AI

New Algorithm Detects Fake AI-Generated Scientific Papers with High Accuracy

06 August 2024

|

Zaker Adham

Summary

With the rise of generative AI tools like ChatGPT, distinguishing between genuine and fake scientific articles has become increasingly challenging. Ahmed Abdeen Hamed, a visiting research fellow at Binghamton University's Thomas J. Watson College of Engineering and Applied Science, has developed a machine-learning algorithm named xFakeSci. This tool can identify up to 94% of fraudulent papers, significantly outperforming traditional data-mining techniques.

Hamed, whose primary research is in biomedical informatics, emphasizes the importance of verifying the authenticity of medical publications, clinical trials, and online resources. During the global pandemic, the spread of false biomedical research became a significant concern.

In a study published in Scientific Reports, Hamed and Xindong Wu, a professor at Hefei University of Technology in China, generated 50 fake articles on Alzheimer's, cancer, and depression. They compared these to an equal number of genuine articles on the same topics. By analyzing the frequency and connections of bigrams (pairs of words that often appear together), xFakeSci was able to detect patterns unique to fake articles.

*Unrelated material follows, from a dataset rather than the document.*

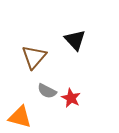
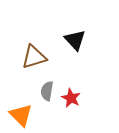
brown triangle: rotated 32 degrees clockwise
gray semicircle: rotated 72 degrees clockwise
orange triangle: moved 1 px right, 2 px up; rotated 30 degrees clockwise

Hamed explains that AI-generated papers tend to use fewer bigrams, but these are highly interconnected, unlike genuine research papers. This difference in writing style is due to the distinct goals of human researchers and AI systems.

Mohammad T. Khasawneh, Distinguished Professor and Chair of the Department of Systems Science and Industrial Engineering, praised Hamed's innovative work. He highlighted the relevance of this research in an era where deepfakes are a growing concern.

Hamed plans to expand xFakeSci's capabilities to cover a broader range of topics beyond medicine, including engineering and the humanities. He acknowledges that as AI technology advances, detecting fake content will become more challenging, necessitating continuous improvements to detection algorithms.